I need some help here. I bought a 1/2" roundover bit and then used it on some 3/4" thick practice board. The roundover was great but it would not go all the way to the back side. Did I need a 3/4" roundover?

Does the material thickness designate the bit to use?


Thanks


JIM


----------



## jbert (Feb 20, 2010)

*More on question*

I should have said. If I want the roundover to start at the back top then the bit should equal the wood thickness?



JIM


----------



## jschaben (Jun 21, 2009)

jbert said:


> I should have said. If I want the roundover to start at the back top then the bit should equal the wood thickness?
> 
> 
> 
> JIM


Hi Jim - That's correct. Roundover bits are spec'd to the _RADIUS_ of a circle it could produce. ie. a 1/2" roundover would make a 1" diameter circle or in effect a 1" dowel.
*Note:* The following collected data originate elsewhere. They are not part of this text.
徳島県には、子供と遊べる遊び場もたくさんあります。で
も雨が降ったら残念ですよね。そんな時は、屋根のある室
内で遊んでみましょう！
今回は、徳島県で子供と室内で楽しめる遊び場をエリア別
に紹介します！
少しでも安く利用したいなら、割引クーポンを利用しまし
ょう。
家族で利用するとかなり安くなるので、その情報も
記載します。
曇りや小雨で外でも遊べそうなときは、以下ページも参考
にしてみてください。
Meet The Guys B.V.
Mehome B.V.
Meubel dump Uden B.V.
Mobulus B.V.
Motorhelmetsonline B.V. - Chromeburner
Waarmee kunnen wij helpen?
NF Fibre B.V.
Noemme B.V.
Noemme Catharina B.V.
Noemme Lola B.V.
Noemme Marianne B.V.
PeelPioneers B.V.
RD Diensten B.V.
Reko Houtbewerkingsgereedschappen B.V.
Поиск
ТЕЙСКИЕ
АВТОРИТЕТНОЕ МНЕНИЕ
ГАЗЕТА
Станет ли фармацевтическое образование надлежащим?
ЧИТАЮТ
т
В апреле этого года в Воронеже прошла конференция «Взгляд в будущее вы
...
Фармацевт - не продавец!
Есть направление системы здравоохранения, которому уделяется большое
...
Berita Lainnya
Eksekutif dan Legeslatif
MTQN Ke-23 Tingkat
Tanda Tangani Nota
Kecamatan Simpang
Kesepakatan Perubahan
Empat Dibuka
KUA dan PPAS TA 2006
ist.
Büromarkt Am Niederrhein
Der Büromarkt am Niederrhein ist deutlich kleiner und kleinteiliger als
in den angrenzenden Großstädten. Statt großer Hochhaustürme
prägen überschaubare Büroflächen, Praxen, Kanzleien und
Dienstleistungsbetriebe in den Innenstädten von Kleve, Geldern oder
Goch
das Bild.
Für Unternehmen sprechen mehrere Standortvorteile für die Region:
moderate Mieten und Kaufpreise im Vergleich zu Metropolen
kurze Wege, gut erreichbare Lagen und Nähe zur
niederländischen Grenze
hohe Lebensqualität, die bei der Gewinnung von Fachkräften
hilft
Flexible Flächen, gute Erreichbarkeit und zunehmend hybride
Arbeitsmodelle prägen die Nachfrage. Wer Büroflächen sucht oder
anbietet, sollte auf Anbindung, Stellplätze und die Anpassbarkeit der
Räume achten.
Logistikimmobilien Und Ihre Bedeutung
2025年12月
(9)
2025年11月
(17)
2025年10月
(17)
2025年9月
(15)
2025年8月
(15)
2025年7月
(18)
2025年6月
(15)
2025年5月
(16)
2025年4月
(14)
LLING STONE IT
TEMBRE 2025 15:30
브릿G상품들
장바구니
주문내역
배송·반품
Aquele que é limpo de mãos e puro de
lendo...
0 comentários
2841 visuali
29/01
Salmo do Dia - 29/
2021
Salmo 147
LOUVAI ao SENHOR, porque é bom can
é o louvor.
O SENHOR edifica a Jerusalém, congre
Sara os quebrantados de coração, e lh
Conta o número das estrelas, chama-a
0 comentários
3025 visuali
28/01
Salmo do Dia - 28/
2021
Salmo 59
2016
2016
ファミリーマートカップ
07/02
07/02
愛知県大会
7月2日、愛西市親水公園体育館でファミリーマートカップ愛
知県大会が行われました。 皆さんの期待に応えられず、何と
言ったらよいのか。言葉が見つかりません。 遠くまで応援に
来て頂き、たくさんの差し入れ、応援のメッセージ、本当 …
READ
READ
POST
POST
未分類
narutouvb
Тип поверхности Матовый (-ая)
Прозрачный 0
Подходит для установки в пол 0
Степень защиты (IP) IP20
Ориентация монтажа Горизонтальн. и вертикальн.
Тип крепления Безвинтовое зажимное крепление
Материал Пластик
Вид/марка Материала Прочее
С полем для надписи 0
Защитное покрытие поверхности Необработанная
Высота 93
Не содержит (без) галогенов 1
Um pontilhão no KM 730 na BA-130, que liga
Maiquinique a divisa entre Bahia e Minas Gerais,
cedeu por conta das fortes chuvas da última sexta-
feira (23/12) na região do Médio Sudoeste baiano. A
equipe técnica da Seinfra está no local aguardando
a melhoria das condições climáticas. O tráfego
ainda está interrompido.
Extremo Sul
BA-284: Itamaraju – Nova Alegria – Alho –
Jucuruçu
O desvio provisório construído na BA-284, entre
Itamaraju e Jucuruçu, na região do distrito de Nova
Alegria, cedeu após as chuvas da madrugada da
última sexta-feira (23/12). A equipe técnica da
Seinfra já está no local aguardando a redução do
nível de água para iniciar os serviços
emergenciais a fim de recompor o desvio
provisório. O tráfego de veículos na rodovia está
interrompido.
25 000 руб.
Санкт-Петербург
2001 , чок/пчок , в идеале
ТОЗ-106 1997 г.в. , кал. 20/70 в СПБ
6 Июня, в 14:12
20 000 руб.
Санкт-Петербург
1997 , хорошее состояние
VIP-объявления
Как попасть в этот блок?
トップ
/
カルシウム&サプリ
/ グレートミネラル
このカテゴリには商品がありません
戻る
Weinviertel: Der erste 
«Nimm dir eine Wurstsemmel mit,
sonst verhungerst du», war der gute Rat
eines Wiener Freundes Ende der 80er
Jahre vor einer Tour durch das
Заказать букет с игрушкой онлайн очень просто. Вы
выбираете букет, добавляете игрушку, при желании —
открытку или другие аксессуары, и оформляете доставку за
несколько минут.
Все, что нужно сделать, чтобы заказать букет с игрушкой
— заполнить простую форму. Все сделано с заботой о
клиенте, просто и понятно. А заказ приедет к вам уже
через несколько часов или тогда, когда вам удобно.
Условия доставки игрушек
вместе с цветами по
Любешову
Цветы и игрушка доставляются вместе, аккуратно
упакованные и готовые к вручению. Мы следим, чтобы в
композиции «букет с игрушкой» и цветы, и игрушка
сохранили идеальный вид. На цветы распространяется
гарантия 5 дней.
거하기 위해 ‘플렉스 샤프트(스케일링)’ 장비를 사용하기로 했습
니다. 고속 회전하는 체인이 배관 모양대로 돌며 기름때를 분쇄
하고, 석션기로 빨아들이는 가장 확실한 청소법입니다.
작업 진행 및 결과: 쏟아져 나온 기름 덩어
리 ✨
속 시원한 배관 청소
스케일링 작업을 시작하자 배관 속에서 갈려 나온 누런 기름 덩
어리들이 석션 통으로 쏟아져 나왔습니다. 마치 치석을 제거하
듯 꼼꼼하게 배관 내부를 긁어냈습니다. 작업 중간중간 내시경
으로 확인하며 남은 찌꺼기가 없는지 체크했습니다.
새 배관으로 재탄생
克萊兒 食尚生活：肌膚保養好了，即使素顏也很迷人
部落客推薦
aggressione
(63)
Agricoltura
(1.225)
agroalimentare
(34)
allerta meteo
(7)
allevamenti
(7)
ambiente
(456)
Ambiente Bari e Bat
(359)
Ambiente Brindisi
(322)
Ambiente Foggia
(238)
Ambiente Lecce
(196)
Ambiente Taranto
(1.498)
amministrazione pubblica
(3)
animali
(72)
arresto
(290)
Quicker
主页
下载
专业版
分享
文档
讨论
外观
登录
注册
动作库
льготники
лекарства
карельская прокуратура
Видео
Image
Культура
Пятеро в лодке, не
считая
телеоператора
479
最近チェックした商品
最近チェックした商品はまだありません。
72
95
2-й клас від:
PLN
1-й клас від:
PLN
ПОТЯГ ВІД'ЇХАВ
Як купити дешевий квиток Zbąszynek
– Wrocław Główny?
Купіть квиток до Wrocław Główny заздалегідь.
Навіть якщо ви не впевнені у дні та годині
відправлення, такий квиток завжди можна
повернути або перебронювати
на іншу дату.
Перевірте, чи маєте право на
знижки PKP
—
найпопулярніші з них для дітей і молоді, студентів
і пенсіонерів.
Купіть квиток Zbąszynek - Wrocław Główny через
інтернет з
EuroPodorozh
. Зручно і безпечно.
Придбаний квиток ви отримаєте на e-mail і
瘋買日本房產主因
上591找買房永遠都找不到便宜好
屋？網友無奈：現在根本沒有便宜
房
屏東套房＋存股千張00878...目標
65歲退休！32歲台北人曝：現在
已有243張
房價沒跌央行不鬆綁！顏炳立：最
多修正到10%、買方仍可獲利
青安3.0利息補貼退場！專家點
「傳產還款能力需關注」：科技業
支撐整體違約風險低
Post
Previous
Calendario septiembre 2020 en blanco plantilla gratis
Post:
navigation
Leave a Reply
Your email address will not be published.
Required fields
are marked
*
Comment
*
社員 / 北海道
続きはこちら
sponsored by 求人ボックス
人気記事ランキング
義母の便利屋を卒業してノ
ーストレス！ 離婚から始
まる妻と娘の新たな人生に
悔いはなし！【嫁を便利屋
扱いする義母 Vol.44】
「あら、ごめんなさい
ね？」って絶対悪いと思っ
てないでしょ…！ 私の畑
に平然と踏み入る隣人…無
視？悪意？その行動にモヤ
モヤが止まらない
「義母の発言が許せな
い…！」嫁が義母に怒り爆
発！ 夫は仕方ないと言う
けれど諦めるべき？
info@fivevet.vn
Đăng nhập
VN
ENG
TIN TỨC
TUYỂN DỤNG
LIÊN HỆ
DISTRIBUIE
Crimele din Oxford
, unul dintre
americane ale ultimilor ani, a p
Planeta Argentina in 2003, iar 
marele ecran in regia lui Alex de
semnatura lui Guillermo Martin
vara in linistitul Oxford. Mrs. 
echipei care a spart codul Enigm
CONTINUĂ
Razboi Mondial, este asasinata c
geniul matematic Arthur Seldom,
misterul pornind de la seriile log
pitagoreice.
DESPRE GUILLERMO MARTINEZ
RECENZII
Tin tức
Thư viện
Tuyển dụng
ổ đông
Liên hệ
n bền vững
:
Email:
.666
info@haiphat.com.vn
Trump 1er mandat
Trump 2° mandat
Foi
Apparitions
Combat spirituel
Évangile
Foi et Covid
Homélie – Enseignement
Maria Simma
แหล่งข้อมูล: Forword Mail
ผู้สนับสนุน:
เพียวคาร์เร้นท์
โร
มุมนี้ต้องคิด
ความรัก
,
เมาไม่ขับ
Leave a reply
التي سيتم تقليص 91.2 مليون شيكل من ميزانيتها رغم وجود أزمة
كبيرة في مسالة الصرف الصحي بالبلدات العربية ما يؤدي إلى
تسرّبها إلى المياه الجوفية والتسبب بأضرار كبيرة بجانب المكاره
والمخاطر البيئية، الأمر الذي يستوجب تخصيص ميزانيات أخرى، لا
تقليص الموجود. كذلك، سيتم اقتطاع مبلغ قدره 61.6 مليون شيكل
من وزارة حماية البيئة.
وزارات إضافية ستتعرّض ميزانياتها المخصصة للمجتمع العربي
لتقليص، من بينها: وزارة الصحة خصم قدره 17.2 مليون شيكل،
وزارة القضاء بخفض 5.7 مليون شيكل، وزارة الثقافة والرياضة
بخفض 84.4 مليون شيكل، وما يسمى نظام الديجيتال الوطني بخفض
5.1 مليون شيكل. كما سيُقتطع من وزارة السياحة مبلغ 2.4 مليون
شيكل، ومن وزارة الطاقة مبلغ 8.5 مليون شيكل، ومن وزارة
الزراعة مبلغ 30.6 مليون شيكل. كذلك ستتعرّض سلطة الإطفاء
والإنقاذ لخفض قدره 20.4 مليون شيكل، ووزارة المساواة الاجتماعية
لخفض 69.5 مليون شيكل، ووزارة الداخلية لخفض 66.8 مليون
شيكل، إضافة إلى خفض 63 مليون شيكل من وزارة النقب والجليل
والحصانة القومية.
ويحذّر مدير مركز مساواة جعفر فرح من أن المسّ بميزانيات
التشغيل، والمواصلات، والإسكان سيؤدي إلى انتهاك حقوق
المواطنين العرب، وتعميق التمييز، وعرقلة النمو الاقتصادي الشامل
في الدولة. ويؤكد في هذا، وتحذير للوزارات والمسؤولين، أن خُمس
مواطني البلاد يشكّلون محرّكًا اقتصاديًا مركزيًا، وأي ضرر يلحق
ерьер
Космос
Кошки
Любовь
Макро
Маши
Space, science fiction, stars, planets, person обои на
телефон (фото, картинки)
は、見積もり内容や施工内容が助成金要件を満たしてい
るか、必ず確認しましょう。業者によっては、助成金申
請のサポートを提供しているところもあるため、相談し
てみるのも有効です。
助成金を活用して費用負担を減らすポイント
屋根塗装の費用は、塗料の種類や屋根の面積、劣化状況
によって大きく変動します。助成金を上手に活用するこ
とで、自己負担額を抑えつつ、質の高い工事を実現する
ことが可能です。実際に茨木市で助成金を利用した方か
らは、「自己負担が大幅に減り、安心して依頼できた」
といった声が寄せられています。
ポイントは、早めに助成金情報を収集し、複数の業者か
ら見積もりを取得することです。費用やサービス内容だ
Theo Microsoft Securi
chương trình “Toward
Therefore, on a piece of 3/4" stock, you would end up with about a quarter inch untouched on the top surface.
Hope this helps


----------



## jlord (Nov 16, 2009)

A 3/8" roundover will give a full bullnose on 3/4" stock. Route from top & bottom. I would do this in a table so you have the fence to guide your material for the second side. Route half of your stock (will route 3/8" - half of 3/4"). flip piece over the route other side (the 3/8" remaining) & your two passes will meet & give a full bullnose on your 3/4" material.


----------



## jbert (Feb 20, 2010)

John / James --- thanks ---- guess I can increase my bit inventory.


Jim


----------



## jlord (Nov 16, 2009)

If you want a round over to go from the top edge to the side bottom edge you will need a 3/4" roundover bit. I would still do this with a router table as it does not leave a flat edge for a bearing to follow.


----------



## tdublyou (Jan 8, 2010)

jbert said:


> John / James --- thanks ---- guess I can increase my bit inventory.
> 
> 
> Jim


Jim,
If you're going to buy a new bit, you might want to look at a bullnose bit. It will do what you want in one pass though it is a bit more specialized and therefore not as utilitarian as a roundover. Guess it depends on how often you will need to perform that operation.

Tim


----------